When asked whether Ambassador Michael Wilson, the Canadian emissary to the U.S., had received a call from anyone in the Obama campaign, Lemay said he had not.
Wilson "was not contacted by anybody," said Lemay. "Nor was any official in our embassy."
"We are saying the story is untrue," Lemay reiterated.
CTV, the Canadian television network, reported Wednesday night that a "senior member" of the Obama campaign called Wilson "within the last month" to warn him that Obama would "take some heavy swings" at NAFTA as part of his campaign.
The Obama insider, according to CTV, told the ambassador, "Don't worry - it's just campaign rhetoric, it's not serious," CTV reported.
CTV reported that the Obama campaign's message to Wilson was taken as "completely authentic" by the Canadian government.
At Tuesday's debate in Cleveland, Sen. Hillary Clinton said that as president she would opt out of the North American Free Trade Agreement in six months, if she couldn't renegotiate the agreement with Canada and Mexico to her satisfaction.
"I will make sure we renegotiate," Obama agreed. "I think we should use the hammer of a potential opt-out as leverage to ensure that we actually get labor and environmental standards that are enforced."

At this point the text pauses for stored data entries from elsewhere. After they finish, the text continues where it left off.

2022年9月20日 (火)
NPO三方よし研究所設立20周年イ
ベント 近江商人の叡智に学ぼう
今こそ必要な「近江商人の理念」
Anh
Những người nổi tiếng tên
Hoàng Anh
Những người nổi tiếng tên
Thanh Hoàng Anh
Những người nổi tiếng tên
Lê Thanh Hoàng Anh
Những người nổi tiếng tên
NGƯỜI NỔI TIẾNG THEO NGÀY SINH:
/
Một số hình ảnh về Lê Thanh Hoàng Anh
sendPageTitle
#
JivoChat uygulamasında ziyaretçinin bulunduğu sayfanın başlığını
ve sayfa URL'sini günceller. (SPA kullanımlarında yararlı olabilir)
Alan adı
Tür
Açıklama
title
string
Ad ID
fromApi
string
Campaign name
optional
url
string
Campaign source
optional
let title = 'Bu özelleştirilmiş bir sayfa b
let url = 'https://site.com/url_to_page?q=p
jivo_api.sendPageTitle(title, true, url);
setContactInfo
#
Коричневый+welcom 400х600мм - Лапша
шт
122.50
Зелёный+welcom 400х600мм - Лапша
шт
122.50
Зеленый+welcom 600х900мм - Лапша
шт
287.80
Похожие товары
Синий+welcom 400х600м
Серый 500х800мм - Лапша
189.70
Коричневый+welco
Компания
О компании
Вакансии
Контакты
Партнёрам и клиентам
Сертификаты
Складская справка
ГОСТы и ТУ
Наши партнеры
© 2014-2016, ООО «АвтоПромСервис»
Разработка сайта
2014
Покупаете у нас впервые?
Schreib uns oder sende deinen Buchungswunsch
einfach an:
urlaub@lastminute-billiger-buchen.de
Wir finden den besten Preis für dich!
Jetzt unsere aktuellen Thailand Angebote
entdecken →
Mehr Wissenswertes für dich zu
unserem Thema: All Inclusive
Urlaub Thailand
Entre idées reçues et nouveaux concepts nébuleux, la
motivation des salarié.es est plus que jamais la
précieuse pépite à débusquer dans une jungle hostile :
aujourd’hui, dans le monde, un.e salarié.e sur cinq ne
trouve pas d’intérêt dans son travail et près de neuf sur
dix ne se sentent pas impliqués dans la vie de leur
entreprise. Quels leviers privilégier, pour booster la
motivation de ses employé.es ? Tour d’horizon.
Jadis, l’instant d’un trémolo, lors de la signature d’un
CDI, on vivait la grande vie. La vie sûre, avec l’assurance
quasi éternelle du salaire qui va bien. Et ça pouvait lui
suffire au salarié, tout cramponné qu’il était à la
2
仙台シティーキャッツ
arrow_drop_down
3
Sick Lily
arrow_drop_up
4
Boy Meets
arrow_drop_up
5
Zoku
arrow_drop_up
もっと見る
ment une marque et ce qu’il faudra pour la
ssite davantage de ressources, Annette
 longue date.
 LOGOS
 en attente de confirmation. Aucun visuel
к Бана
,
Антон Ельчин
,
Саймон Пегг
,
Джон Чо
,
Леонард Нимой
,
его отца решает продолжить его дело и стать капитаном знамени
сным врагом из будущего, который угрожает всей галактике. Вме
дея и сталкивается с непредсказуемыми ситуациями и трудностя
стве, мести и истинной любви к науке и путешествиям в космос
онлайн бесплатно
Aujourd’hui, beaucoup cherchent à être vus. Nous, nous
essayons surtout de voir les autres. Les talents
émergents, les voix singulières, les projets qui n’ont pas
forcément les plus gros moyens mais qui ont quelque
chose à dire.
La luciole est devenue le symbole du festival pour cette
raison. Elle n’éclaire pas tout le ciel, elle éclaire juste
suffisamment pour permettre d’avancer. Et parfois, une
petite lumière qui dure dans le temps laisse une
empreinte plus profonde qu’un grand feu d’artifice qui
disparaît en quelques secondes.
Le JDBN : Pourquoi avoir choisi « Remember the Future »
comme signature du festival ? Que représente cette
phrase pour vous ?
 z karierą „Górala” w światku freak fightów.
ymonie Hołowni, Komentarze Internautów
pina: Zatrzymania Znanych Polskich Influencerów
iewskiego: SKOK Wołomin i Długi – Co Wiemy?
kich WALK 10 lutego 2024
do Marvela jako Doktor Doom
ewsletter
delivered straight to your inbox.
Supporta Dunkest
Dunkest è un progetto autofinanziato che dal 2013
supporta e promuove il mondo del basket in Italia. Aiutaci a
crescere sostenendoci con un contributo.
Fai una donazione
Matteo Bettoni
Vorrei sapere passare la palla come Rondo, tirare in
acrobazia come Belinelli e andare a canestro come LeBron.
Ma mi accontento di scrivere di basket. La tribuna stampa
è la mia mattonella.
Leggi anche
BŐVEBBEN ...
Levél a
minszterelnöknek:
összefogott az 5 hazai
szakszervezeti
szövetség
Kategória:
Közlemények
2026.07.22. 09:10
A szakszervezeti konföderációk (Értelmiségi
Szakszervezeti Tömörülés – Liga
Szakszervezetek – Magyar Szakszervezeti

Democrats count labor unions among their biggest supporters, and labor unions blame NAFTA for eliminating jobs.
On Wednesday, Canada's Trade Minister David Emerson said NAFTA is at risk, given Clinton and Obama's threats to end it, the Bloomberg News Service reported.
"The rhetoric of protectionism has been creeping up and getting more strident," Emerson was quoted as saying. "It's not just the heat of the presidential campaign," there's a grassroots movement against it as well, he said.

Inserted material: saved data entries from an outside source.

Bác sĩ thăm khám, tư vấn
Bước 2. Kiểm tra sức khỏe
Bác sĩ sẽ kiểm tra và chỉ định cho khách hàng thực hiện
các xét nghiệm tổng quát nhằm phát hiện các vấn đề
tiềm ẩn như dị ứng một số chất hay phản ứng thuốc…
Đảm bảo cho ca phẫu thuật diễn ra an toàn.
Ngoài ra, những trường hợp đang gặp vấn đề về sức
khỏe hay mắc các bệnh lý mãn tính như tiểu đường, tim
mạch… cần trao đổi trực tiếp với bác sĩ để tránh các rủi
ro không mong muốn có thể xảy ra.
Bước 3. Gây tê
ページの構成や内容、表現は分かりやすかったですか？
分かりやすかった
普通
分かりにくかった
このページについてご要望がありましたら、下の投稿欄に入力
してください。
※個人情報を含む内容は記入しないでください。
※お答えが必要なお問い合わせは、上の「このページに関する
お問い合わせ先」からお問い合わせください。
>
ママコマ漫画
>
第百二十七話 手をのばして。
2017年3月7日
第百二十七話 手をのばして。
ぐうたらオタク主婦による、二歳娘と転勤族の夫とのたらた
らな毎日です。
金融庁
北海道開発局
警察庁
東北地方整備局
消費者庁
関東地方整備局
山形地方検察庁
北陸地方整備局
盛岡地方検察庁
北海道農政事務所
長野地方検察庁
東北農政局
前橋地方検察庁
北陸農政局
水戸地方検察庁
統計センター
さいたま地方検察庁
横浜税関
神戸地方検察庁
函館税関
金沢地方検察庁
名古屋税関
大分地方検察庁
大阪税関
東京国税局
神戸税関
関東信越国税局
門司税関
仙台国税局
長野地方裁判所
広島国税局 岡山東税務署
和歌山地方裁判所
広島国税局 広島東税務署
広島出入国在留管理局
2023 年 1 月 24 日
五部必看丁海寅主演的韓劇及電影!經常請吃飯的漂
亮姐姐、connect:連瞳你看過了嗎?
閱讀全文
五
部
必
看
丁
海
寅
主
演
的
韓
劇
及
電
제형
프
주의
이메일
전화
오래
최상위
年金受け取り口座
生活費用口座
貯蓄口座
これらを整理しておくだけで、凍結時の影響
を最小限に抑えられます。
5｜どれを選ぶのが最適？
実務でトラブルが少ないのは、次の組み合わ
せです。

Emerson said Mexico, Canada and the United States all benefit from the 1994 trade deal, which was negotiated by the Clinton administration. "The dismantling of trade barriers and the opening of markets has led to economic growth and rising prosperity in all three countries," the U.S. Commerce Department says on its Web site.
Canada is the USA's biggest trading partner.

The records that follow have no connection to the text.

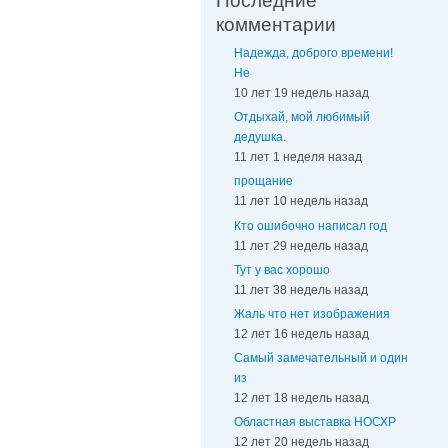
Последние
комментарии
Надежда, доброго времени!
Не
10 лет 19 недель назад
Отдыхай, мой любимый
дедушка.
11 лет 1 неделя назад
прощание
11 лет 10 недель назад
Кто ошибочно написал год
11 лет 29 недель назад
Тут у вас хорошо
11 лет 38 недель назад
Жаль что нет изображения
12 лет 16 недель назад
Самый замечательный и один
из
12 лет 18 недель назад
Областная выставка НОСХР
12 лет 20 недель назад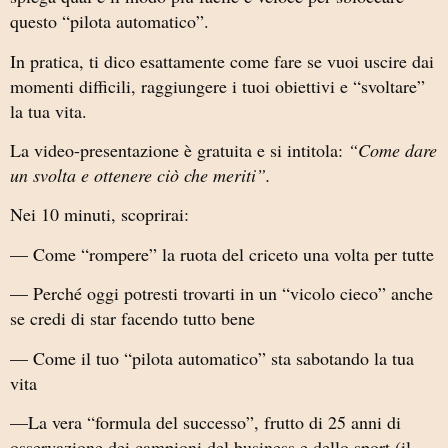
questo “pilota automatico”.
In pratica, ti dico esattamente come fare se vuoi uscire dai
momenti difficili, raggiungere i tuoi obiettivi e “svoltare”
la tua vita.
La video-presentazione è gratuita e si intitola:
“Come dare
un svolta e ottenere ciò che meriti”.
Nei 10 minuti, scoprirai:
— Come “rompere” la ruota del criceto una volta per tutte
— Perché oggi potresti trovarti in un “vicolo cieco” anche
se credi di star facendo tutto bene
— Come il tuo “pilota automatico” sta sabotando la tua
vita
—La vera “formula del successo”, frutto di 25 anni di
osservazione dei campioni del business e dello sport (il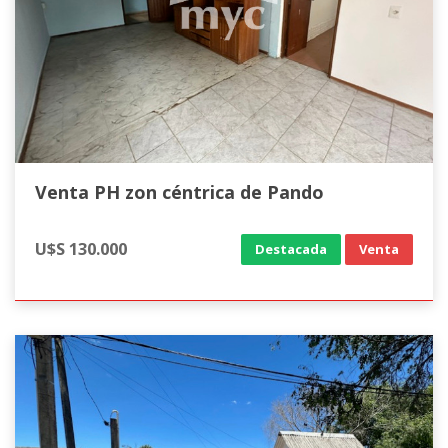
Venta PH zon céntrica de Pando
U$S 130.000
Destacada
Venta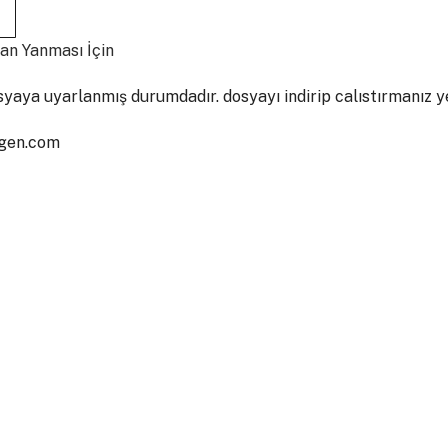
n Yanması İçin
syaya uyarlanmış durumdadır. dosyayı indirip calıstırmanız ye
ngen.com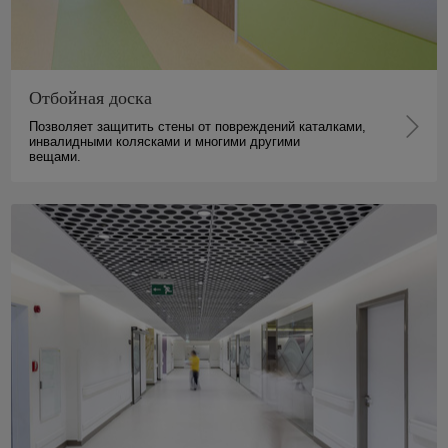
Отбойная доска
Позволяет защитить стены от повреждений каталками,
инвалидными колясками и многими другими
вещами.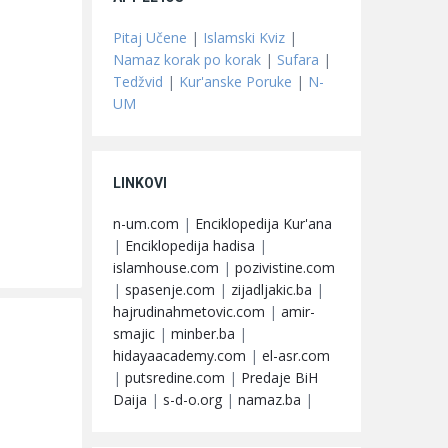
Pitaj Učene
|
Islamski Kviz
|
Namaz korak po korak
|
Sufara
|
Tedžvid
|
Kur'anske Poruke
|
N-
UM
LINKOVI
n-um.com
|
Enciklopedija Kur'ana
|
Enciklopedija hadisa
|
islamhouse.com
|
pozivistine.com
|
spasenje.com
|
zijadljakic.ba
|
hajrudinahmetovic.com
|
amir-
smajic
|
minber.ba
|
hidayaacademy.com
|
el-asr.com
|
putsredine.com
|
Predaje BiH
Daija
|
s-d-o.org
|
namaz.ba
|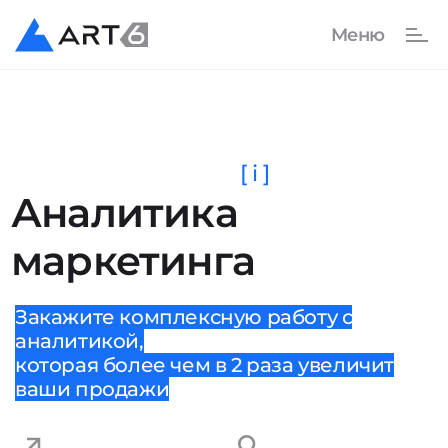
[ i ]
Аналитика
маркетинга
Закажите комплексную работу с
аналитикой,
которая более чем в 2 раза увеличит
ваши продажи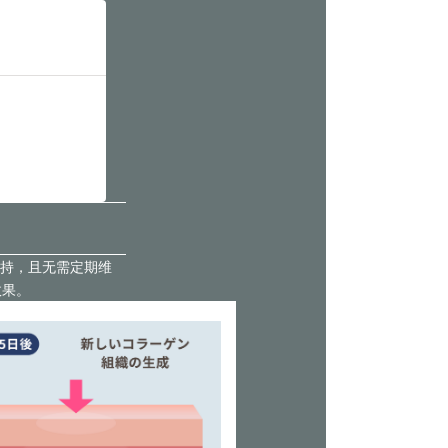
持，且无需定期维
效果。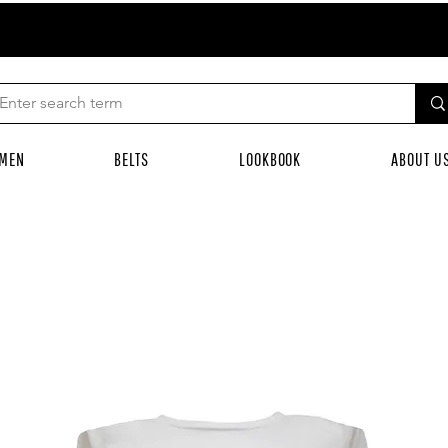
MEN
BELTS
LOOKBOOK
ABOUT U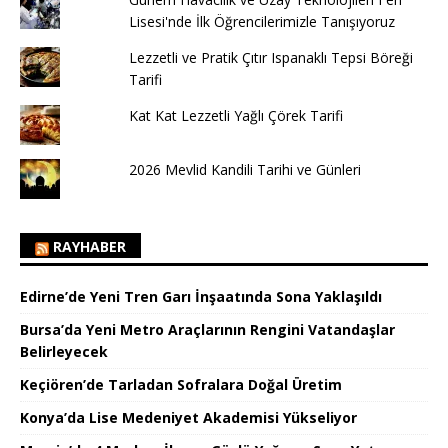
Lisesi'nde İlk Öğrencilerimizle Tanışıyoruz
Lezzetli ve Pratik Çıtır Ispanaklı Tepsi Böreği
Tarifi
Kat Kat Lezzetli Yağlı Çörek Tarifi
2026 Mevlid Kandili Tarihi ve Günleri
RAYHABER
Edirne’de Yeni Tren Garı İnşaatında Sona Yaklaşıldı
Bursa’da Yeni Metro Araçlarının Rengini Vatandaşlar
Belirleyecek
Keçiören’de Tarladan Sofralara Doğal Üretim
Konya’da Lise Medeniyet Akademisi Yükseliyor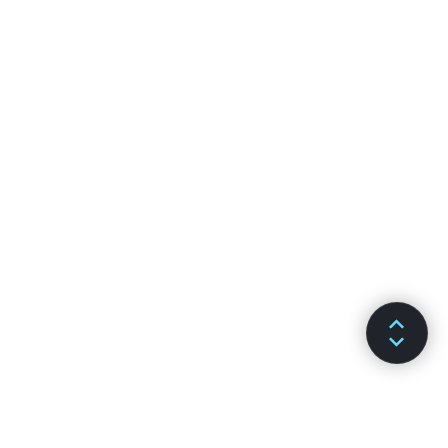
JS 環境要求
術語表
HOOKS
1. Hook 介紹
2. Hook 概觀
3. 使用 State Hook
4. 使用 Effect Hook
5. Hook 的規則
6. 打造你自己的 Hook
7. Hook API 參考
8. Hook 常見問題
測試
測試概觀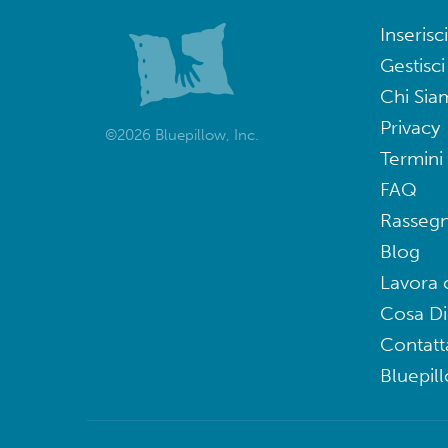
Inserisci
Gestisci
Chi Sia
Privacy
©2026 Bluepillow, Inc.
Termini 
FAQ
Rasseg
Blog
Lavora 
Cosa D
Contatt
Bluepil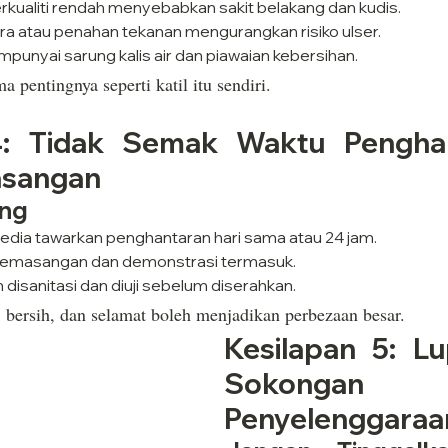
erkualiti rendah menyebabkan sakit belakang dan kudis.
ra atau penahan tekanan mengurangkan risiko ulser.
mpunyai sarung kalis air dan piawaian kebersihan.
 pentingnya seperti katil itu sendiri.
4: Tidak Semak Waktu Penghan
asangan
ing
dia tawarkan penghantaran hari sama atau 24 jam.
pemasangan dan demonstrasi termasuk.
 disanitasi dan diuji sebelum diserahkan.
 bersih, dan selamat boleh menjadikan perbezaan besar.
Kesilapan 5: Lu
Sokonga
Penyelenggaraa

Bloomberg also quoted Finance Minister Jim Flaherty as saying that it will be "very important" for the eventual U.S. presidential nominee to talk with "those who are very knowledgeable about" NAFTA.
Obama has not directly responded to questions about his differing private and public stands on NAFTA. A spokesperson for the Obama campaign told CTV that the Obama staffer's conversation with Ambassador Wilson sounded implausible, but the spokesperson did not deny that the Obama campaign had contacted Wilson.
"Senator Obama does not make promises he doesn't intend to keep," the spokesperson told CTV.